Thanks for writing! I’m sorry to hear about your predicament, it’s a pretty tricky situation. I don’t know much about you, but I’m going to try to give you the best advice possible.  There are several different possibilities.

1)      It’s not you, it’s them: What type of women are you choosing to date? What is the common thread? Do you tend to choose women who have just gotten out of long-term relationships? Do you gravitate towards women who aren’t looking for a long term partner?  Try to find out on the first or second date if your date is emotionally available or just looking for a good time. Usually you can just trust your instincts on this one. If she starts crying into her ice cream about her ex-girlfriend, she’s probably not ready to date anyone seriously. That’s your cue to cut her out or put her into the friend zone. This is the best way to ensure you don’t get your feelings hurt down the road.

Girl Crying. Pictures, Images and Photos

You: "Nice Weather" Her: "MY EX LOVES WEATHER WAAAA" That's your cue to run away, Simba. Run away and never return.

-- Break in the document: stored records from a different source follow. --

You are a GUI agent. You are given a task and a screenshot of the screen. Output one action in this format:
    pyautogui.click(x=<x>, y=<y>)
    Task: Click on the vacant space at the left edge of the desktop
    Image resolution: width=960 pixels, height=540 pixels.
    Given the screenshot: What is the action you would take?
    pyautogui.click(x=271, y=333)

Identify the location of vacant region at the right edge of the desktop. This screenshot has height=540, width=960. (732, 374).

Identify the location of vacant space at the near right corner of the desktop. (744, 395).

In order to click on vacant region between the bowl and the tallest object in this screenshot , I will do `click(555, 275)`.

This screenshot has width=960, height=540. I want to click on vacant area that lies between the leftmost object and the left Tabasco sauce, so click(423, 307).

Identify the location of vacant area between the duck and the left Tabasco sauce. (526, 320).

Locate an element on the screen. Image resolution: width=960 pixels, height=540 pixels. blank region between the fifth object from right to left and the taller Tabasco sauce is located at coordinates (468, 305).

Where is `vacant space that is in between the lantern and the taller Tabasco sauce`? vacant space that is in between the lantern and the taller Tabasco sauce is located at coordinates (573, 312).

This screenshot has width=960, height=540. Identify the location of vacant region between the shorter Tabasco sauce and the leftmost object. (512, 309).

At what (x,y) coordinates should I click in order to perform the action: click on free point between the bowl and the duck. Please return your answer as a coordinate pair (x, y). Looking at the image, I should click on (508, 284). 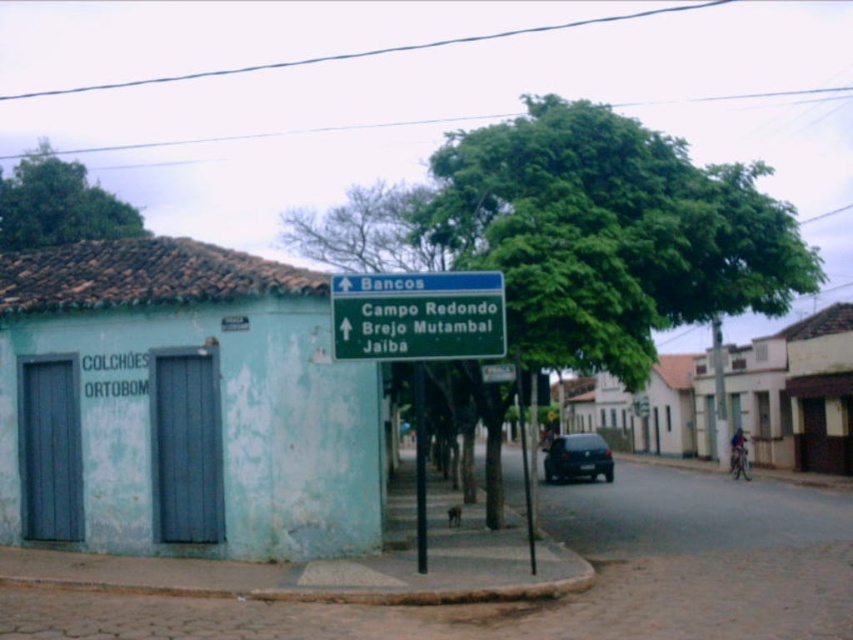 Question: Does shiny black car at center appear on the left side of green metallic pole at center?

Choices:
 (A) no
 (B) yes

Answer: (A)

Question: Which point is farther to the camera?

Choices:
 (A) green plastic sign at upper center
 (B) shiny black car at center
 (C) green metallic pole at center

Answer: (B)

Question: Considering the real-world distances, which object is farthest from the green metallic pole at center?

Choices:
 (A) green leafy tree at center
 (B) green plastic sign at upper center
 (C) shiny black car at center
 (D) green leafy tree at upper left

Answer: (D)

Question: Is green leafy tree at center bigger than green plastic sign at upper center?

Choices:
 (A) yes
 (B) no

Answer: (A)

Question: Is shiny black car at center in front of green metallic pole at center?

Choices:
 (A) yes
 (B) no

Answer: (B)

Question: Which point is closer to the camera?

Choices:
 (A) green metallic pole at center
 (B) shiny black car at center
 (C) green leafy tree at upper left

Answer: (A) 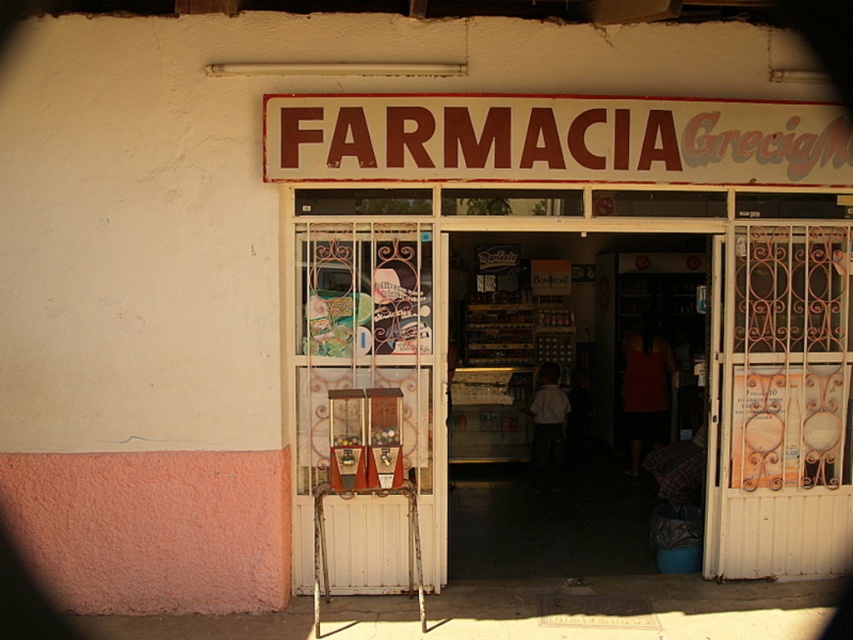 You are standing outside the pharmacy entrance and need to reach the door. The white painted metal gate at right and the brown painted signboard at center are in your way. Which object is taller and might block your view of the entrance?

The white painted metal gate at right is taller than the brown painted signboard at center, so it might block your view of the entrance more than the brown painted signboard at center.

You are standing at the entrance of Farmacia Grecia and want to open the white painted metal gate at right. Based on its position coordinates, can you estimate where exactly the gate is located relative to the entrance?

The white painted metal gate at right is located at coordinates point (779, 401), which means it is positioned slightly to the right and near the bottom of the entrance area. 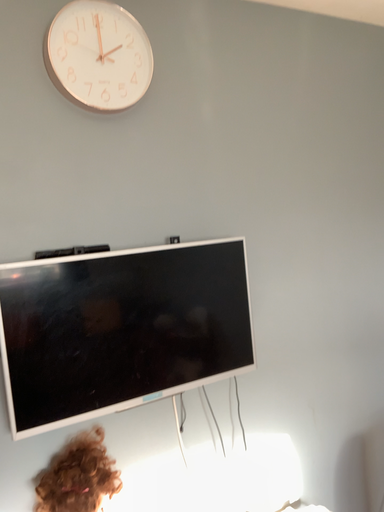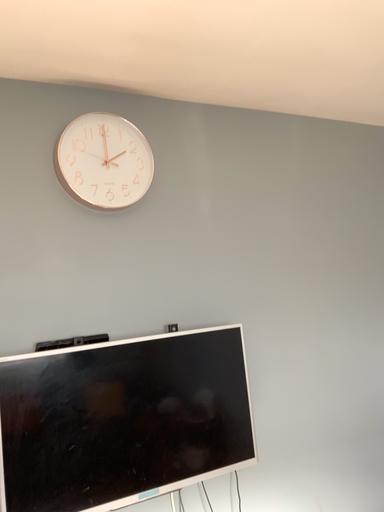 Question: How did the camera likely rotate when shooting the video?

Choices:
 (A) rotated upward
 (B) rotated downward

Answer: (A) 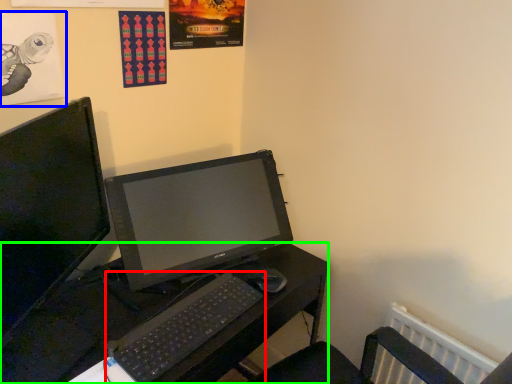 Question: Considering the real-world distances, which object is closest to computer keyboard (highlighted by a red box)? poster page (highlighted by a blue box) or desk (highlighted by a green box).

Choices:
 (A) poster page
 (B) desk

Answer: (B) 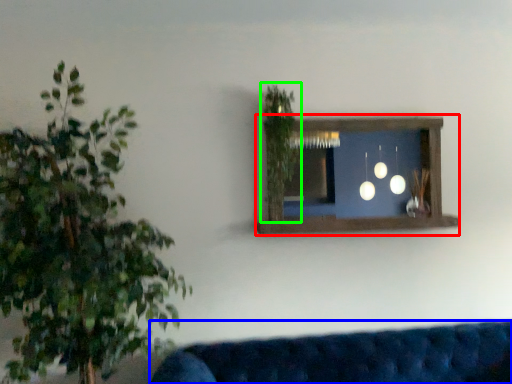 Question: Based on their relative distances, which object is farther from window frame (highlighted by a red box)? Choose from studio couch (highlighted by a blue box) and plant (highlighted by a green box).

Choices:
 (A) studio couch
 (B) plant

Answer: (A) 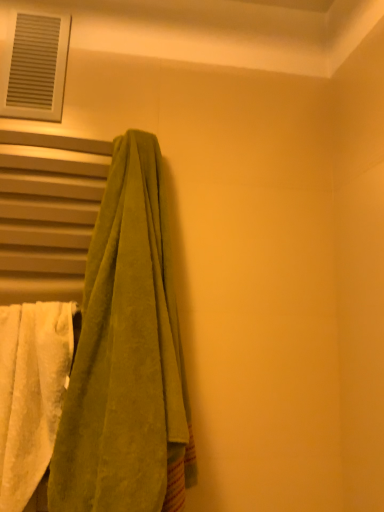 Question: Does green velvety towel at left, the 1th towel in the right-to-left sequence, have a lesser height compared to white plastic vent at upper left?

Choices:
 (A) no
 (B) yes

Answer: (A)

Question: Is white plastic vent at upper left at the back of green velvety towel at left, which is counted as the 2th towel, starting from the left?

Choices:
 (A) no
 (B) yes

Answer: (A)

Question: From the image's perspective, is green velvety towel at left, the 1th towel in the right-to-left sequence, on white plastic vent at upper left?

Choices:
 (A) yes
 (B) no

Answer: (B)

Question: Is green velvety towel at left, the 1th towel in the right-to-left sequence, in contact with white plastic vent at upper left?

Choices:
 (A) no
 (B) yes

Answer: (A)

Question: Does green velvety towel at left, the 1th towel in the right-to-left sequence, have a greater width compared to white plastic vent at upper left?

Choices:
 (A) yes
 (B) no

Answer: (A)

Question: Is white fluffy towel at left, placed as the 1th towel when sorted from left to right, at the left side of white plastic vent at upper left?

Choices:
 (A) yes
 (B) no

Answer: (B)

Question: From the image's perspective, is white fluffy towel at left, placed as the 1th towel when sorted from left to right, on white plastic vent at upper left?

Choices:
 (A) no
 (B) yes

Answer: (A)

Question: Is white fluffy towel at left, placed as the 1th towel when sorted from left to right, thinner than white plastic vent at upper left?

Choices:
 (A) yes
 (B) no

Answer: (B)

Question: Is there a large distance between white fluffy towel at left, which is the second towel from right to left, and white plastic vent at upper left?

Choices:
 (A) yes
 (B) no

Answer: (B)

Question: Does white fluffy towel at left, which is the second towel from right to left, appear on the right side of white plastic vent at upper left?

Choices:
 (A) yes
 (B) no

Answer: (A)

Question: Is white fluffy towel at left, placed as the 1th towel when sorted from left to right, beside white plastic vent at upper left?

Choices:
 (A) yes
 (B) no

Answer: (B)

Question: Considering the relative positions of white fluffy towel at left, which is the second towel from right to left, and green velvety towel at left, the 1th towel in the right-to-left sequence, in the image provided, is white fluffy towel at left, which is the second towel from right to left, in front of green velvety towel at left, the 1th towel in the right-to-left sequence,?

Choices:
 (A) no
 (B) yes

Answer: (A) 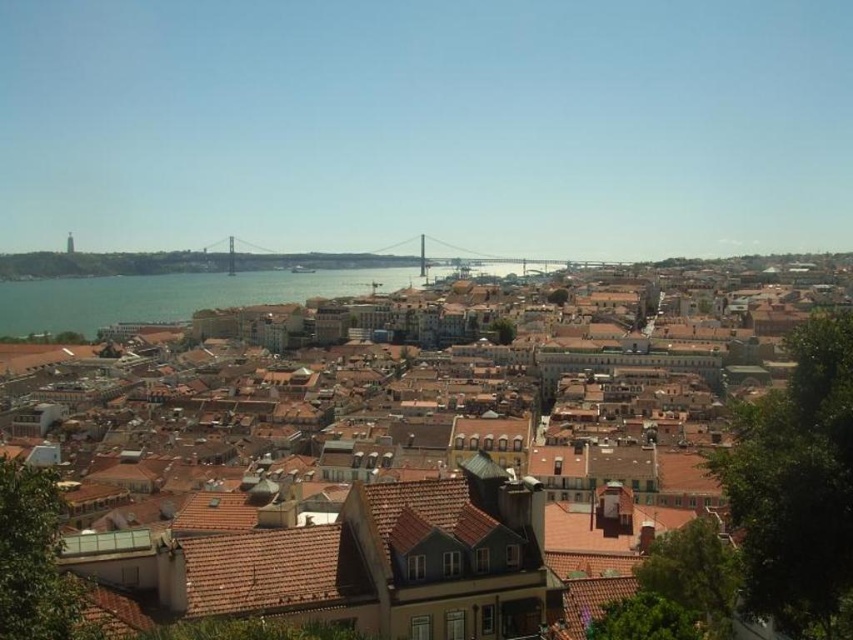 You are a tourist standing on the riverbank looking towards the city. You see the brown tiled roofs at center and the silver metallic bridge at center. Which object is located to the right side of the other?

The brown tiled roofs at center is positioned on the right side of the silver metallic bridge at center.

You are a tourist standing at the edge of the city looking towards the river. You see the brown tiled roofs at center and the silver metallic bridge at center. Which object is closer to you?

The brown tiled roofs at center are closer to you since they are positioned in front of the silver metallic bridge at center.

You are a city planner analyzing a cityscape image. You need to determine which object occupies more space in the image between the brown tiled roofs at center and the silver metallic bridge at center. Based on the scene, which one is larger?

The brown tiled roofs at center is larger in size than the silver metallic bridge at center, so the brown tiled roofs at center occupies more space in the image.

2)      It’s not them, it’s you: What signals do you send to your dates? Are you sending them “friend zone” signals? Do come across as not wanting to be in a long-term relationship? Listen to yourself when you talk, do you talk about your ex too much? Do you talk about traveling the world with no ties or commitments to anyone or anything? These are red flags to girls who are looking to settle down with someone. If a month has passed and the girl is still around, talk about a future that applies to both of you.

Good luck, TMC and let me know if it works!